Michael went on active duty in February 2008 and was sent to Iraq. After he shipped out, his wife May slipped into a deep depression, according to court documents. “A lot of people say that the deployment is more stressful on the spouse than the actual person who’s being deployed,” Michael, 37, says in an interview with Mother Jones. May Clauer had two kids to take care of—a ten-year-old and a one-year-old with a serious seizure-related disorder. In addition, she was worried sick about her husband. Michael’s company was doing convoy security in Iraq—an extremely dangerous job. “It was a pretty tough year for the whole company,” he says. “We had IEDs, rocket attacks and mortar attacks, and a few soldiers that were hurt pretty bad and had to be airlifted back to the States.”
Seeking to avoid hearing about the situation in Iraq, May stopped watching the news. She rarely answered the door, and Michael says he couldn’t tell her when he went “outside the wire”—off-base. May also stopped opening the mail. “I guess she was scared that she would hear bad news,” says Michael. That was why she missed multiple notices from the Heritage Lakes Homeowners Association informing her that the family owed $800 in dues—and then subsequent notices stating that the HOA was preparing to foreclose on the debt and seize the home.
In Texas, homeowners’ associations can foreclose on homes without a court order, no matter the size of the debt. In May 2008, the HOA sold the Clauers’ home for a pittance—$3,500—although its appraisal value was $300,000, according to court documents. The buyer then resold the house to a third person. (Select Management Co., the company that manages Heritage Lakes, declined to comment for this story.)
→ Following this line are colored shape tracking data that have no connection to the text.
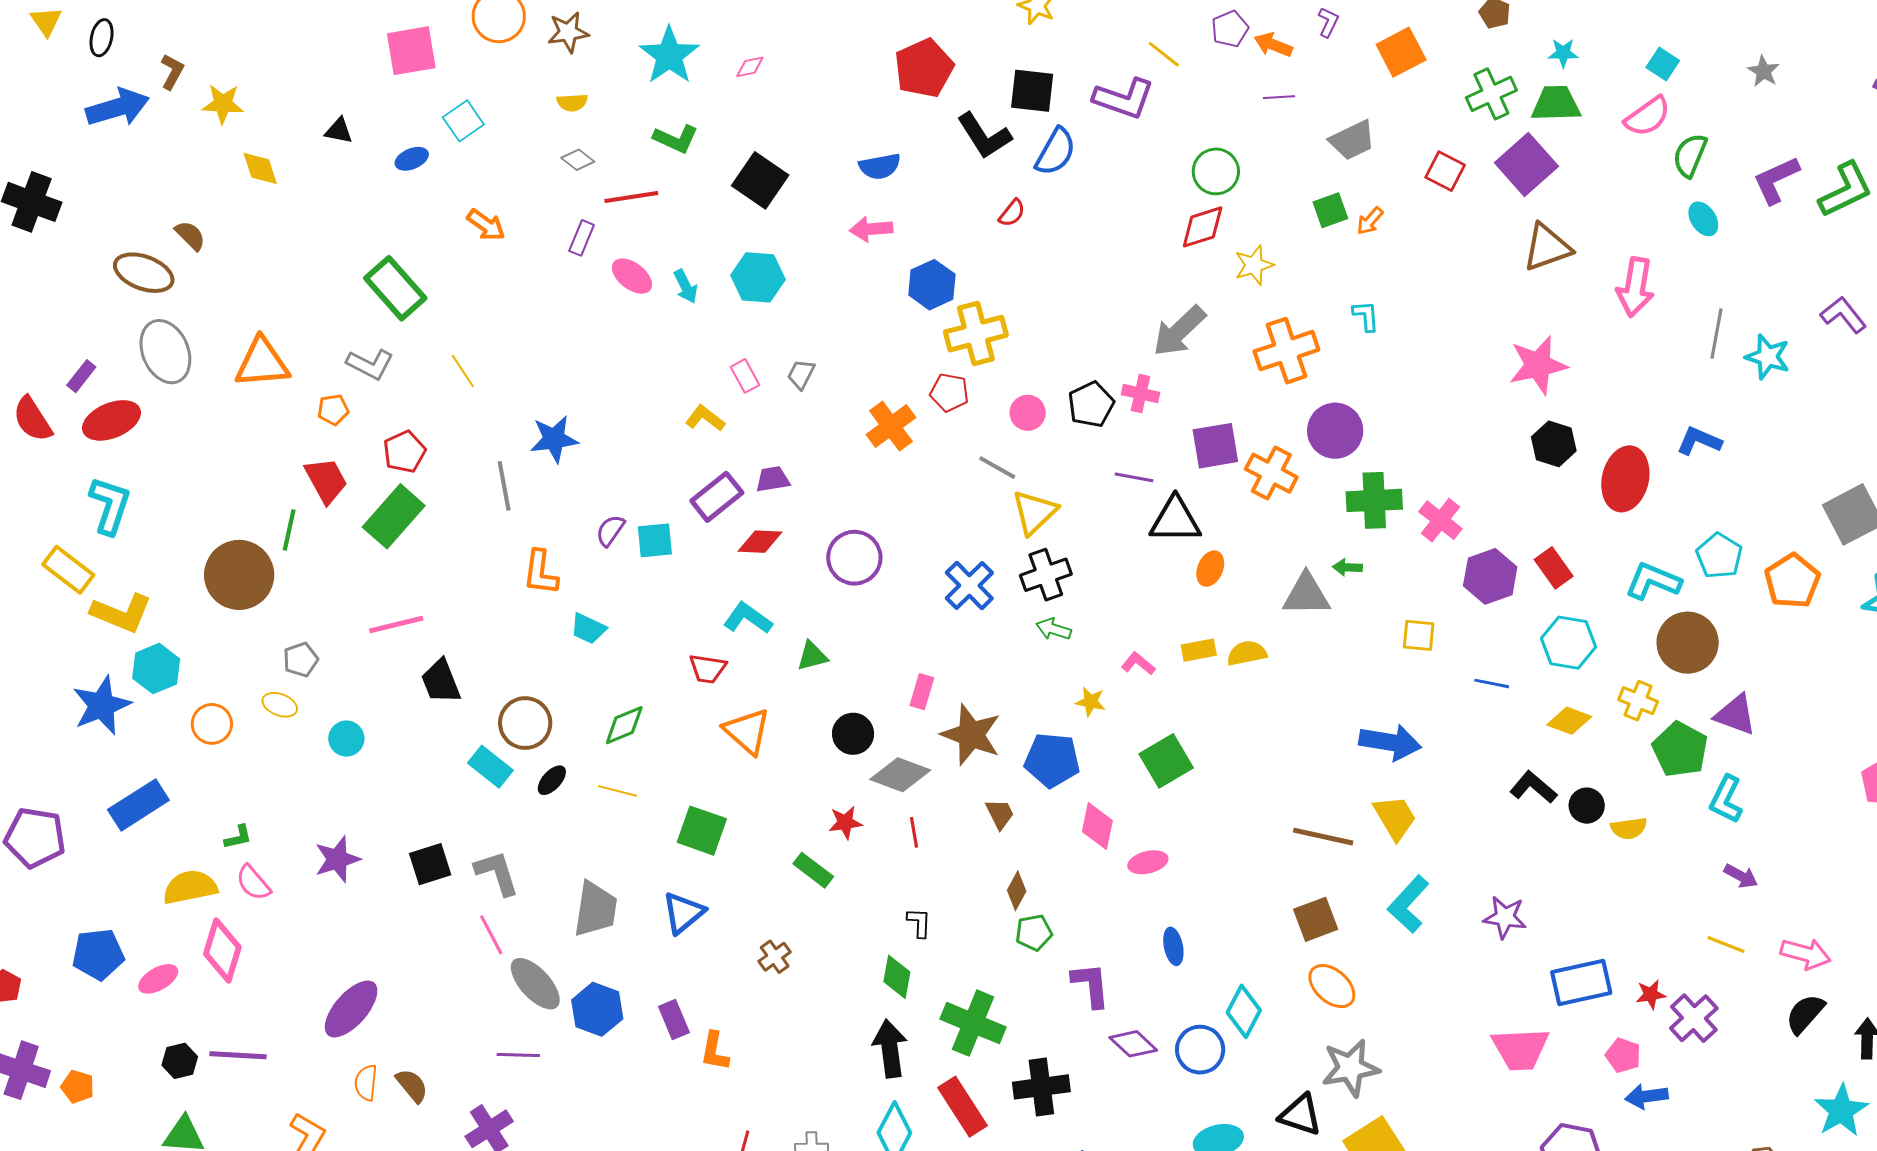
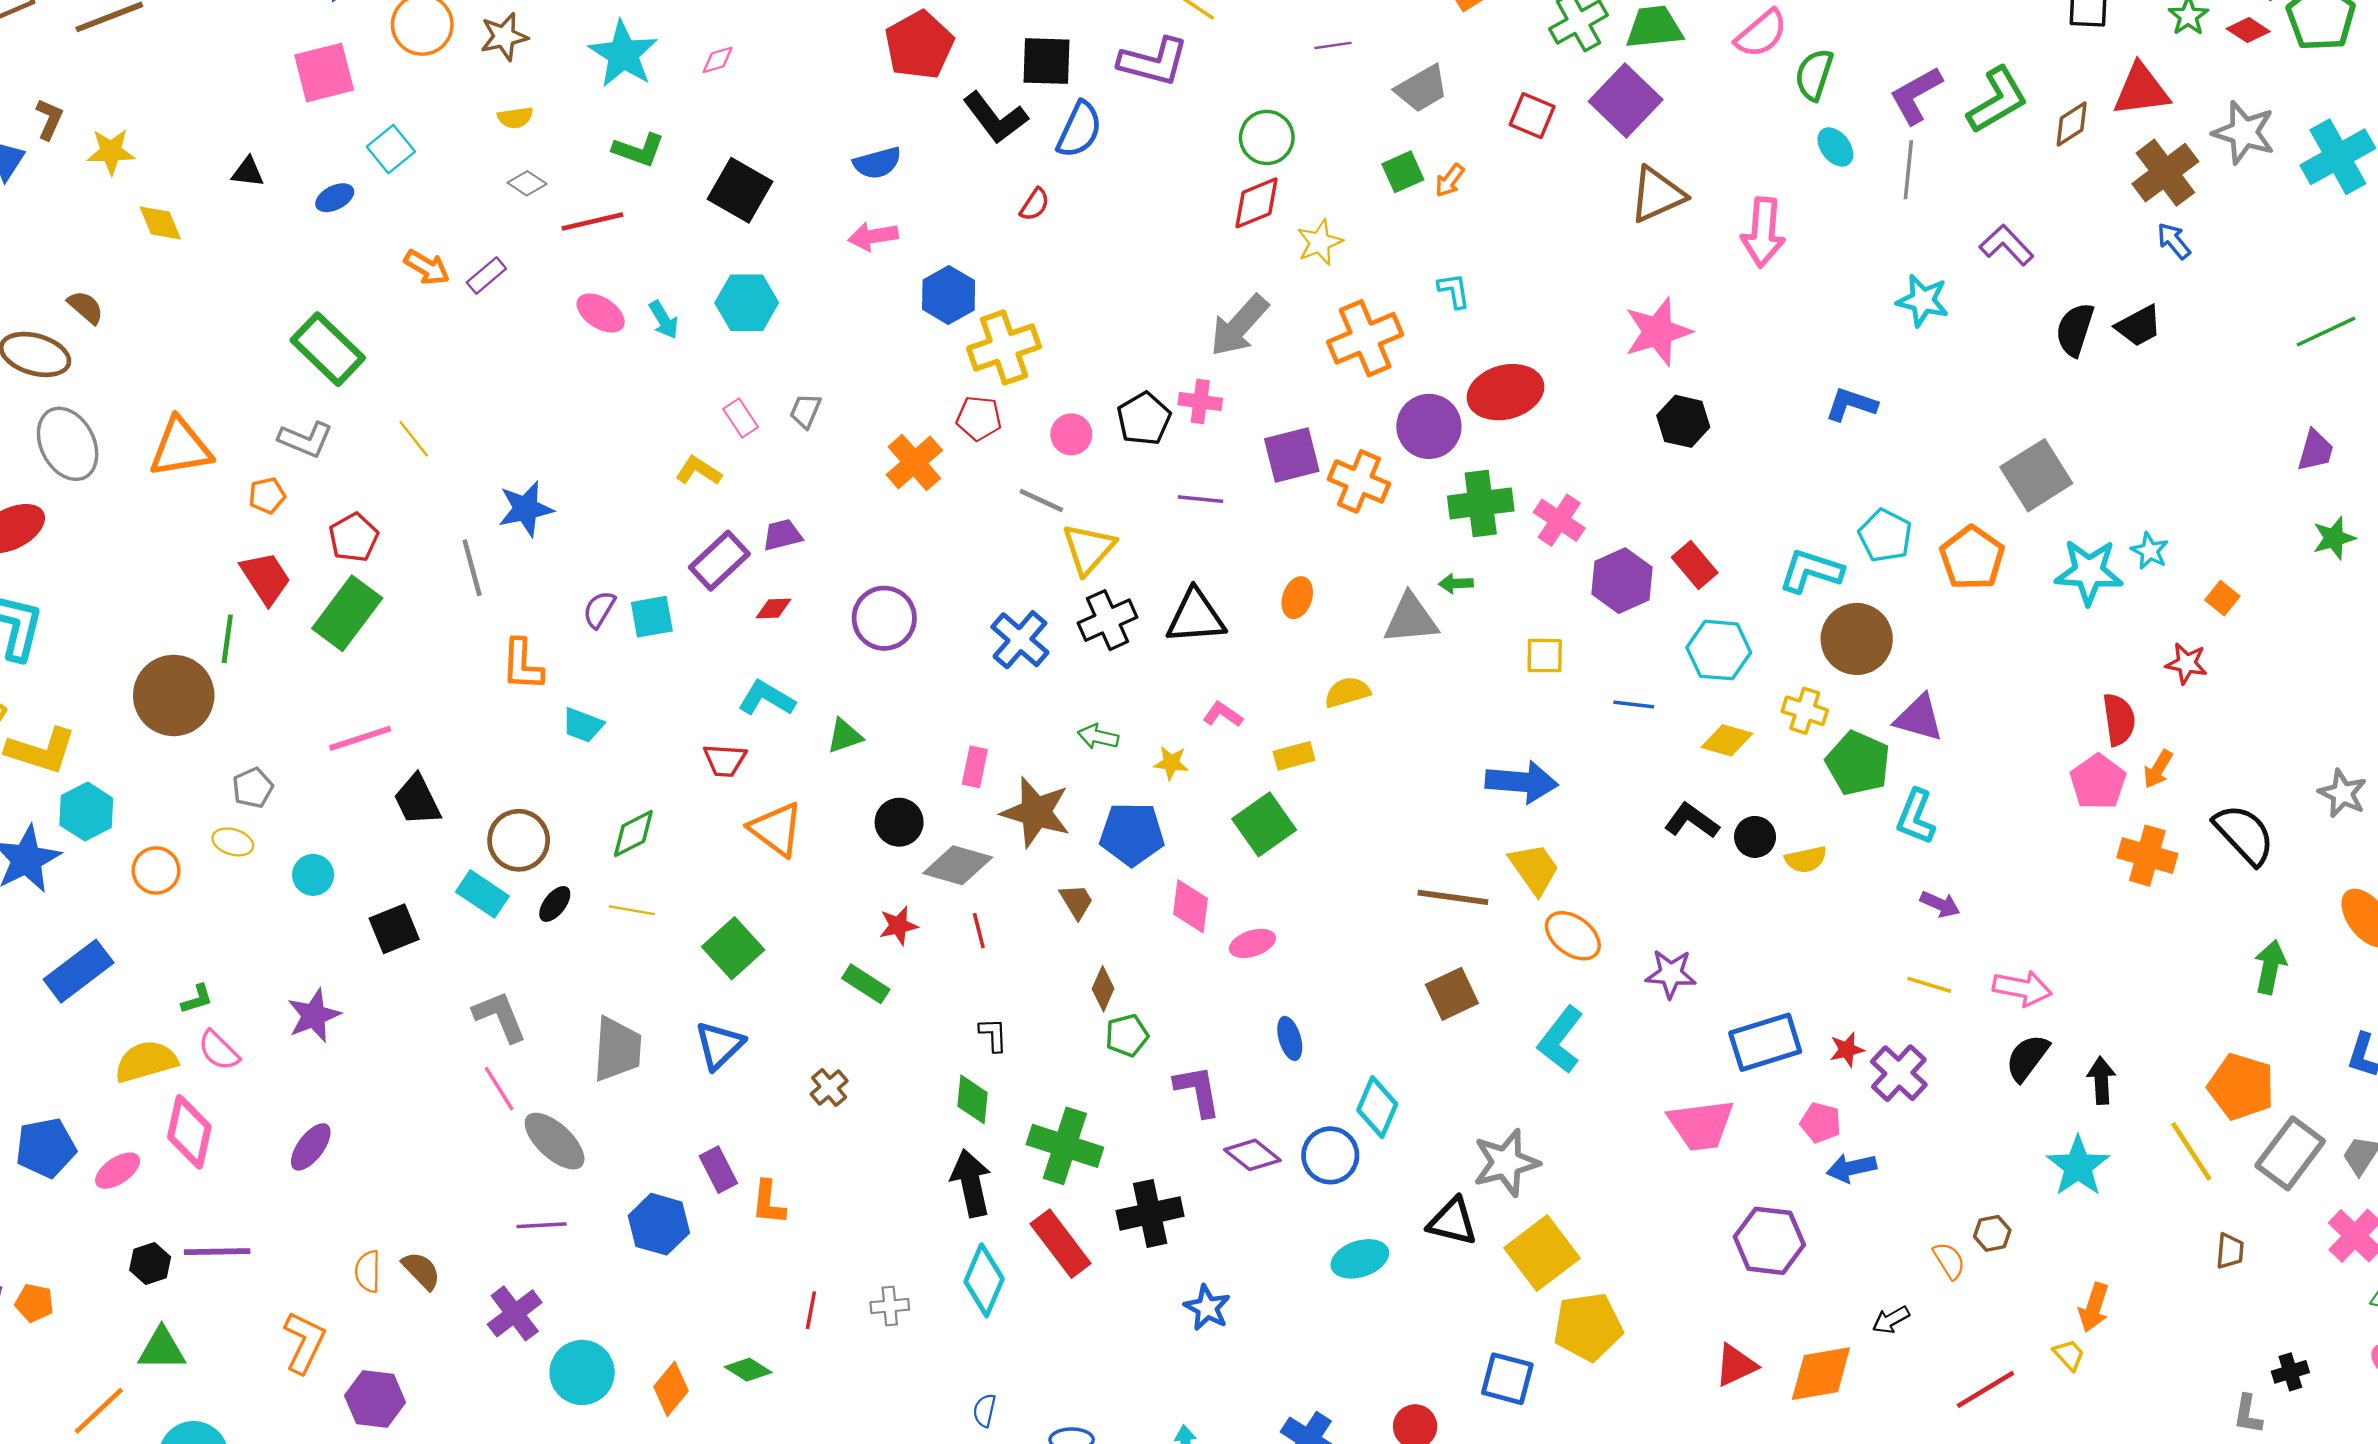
purple rectangle: (582, 238) -> (486, 276), moved, turned 32
gray line: (1717, 334) -> (1908, 170), moved
red ellipse: (1625, 479) -> (1505, 392), moved, turned 66
black triangle: (1175, 520) -> (1196, 617), moved
red diamond: (760, 542) -> (774, 609), size x0.7
green arrow: (1054, 629) -> (1098, 737), moved
yellow rectangle: (1199, 650) -> (1294, 756), moved
green square: (702, 831) -> (733, 948), turned 33
black square: (430, 864) -> (394, 929), moved
cyan L-shape: (1408, 904) -> (1561, 1040), moved
orange ellipse: (1332, 986) -> (1573, 936), moved
purple ellipse: (351, 1009) -> (311, 1147), moved, size x0.7
blue hexagon: (597, 1009) -> (659, 1224), moved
It wasn’t until June 2009 that May realized what had happened. Around that time, the new owner started demanding rent from the Clauers. She told Michael, who was still in Iraq. “At first I didn’t believe it,” he says. “I didn’t understand how someone can take your house and not give you anything for it.” When Texas Gov. Rick Perry visited Iraq in July, Michael says he told him about the problem. According to Michael, Perry called May and put lawyers in touch with the Clauers’ attorney, but couldn’t do much to alleviate the situation. (Perry’s office didn’t respond to calls seeking comment.) In August 2009, the new owner sent the couple an eviction notice, according to court records filed in the case. In Iraq, “the stress level was finally starting to come down,” says Michael, and he was “starting to see the light at the end of the tunnel.” He adds, “Then all of a sudden I get hit with this, and I’m trying to get out of there and get home and see what I can do to fight this.”